*Instructions for the task*
Pictures stay out; everything else in the records below is to be repeated exactly.

*Dataset excerpts*

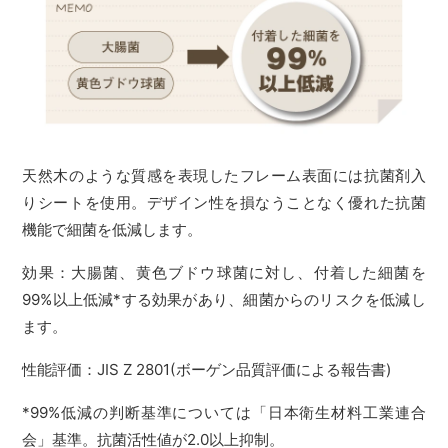
天然木のような質感を表現したフレーム表面には抗菌剤入
りシートを使用。デザイン性を損なうことなく優れた抗菌
機能で細菌を低減します。
効果：大腸菌、黄色ブドウ球菌に対し、付着した細菌を
99%以上低減*する効果があり、細菌からのリスクを低減し
ます。
性能評価：JIS Z 2801(ボーゲン品質評価による報告書)
*99%低減の判断基準については「日本衛生材料工業連合
会」基準。抗菌活性値が2.0以上抑制。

*Response to the task*
天然木のような質感を表現したフレーム表面には抗菌剤入
りシートを使用。デザイン性を損なうことなく優れた抗菌
機能で細菌を低減します。
効果：大腸菌、黄色ブドウ球菌に対し、付着した細菌を
99%以上低減*する効果があり、細菌からのリスクを低減し
ます。
性能評価：JIS Z 2801(ボーゲン品質評価による報告書)
*99%低減の判断基準については「日本衛生材料工業連合
会」基準。抗菌活性値が2.0以上抑制。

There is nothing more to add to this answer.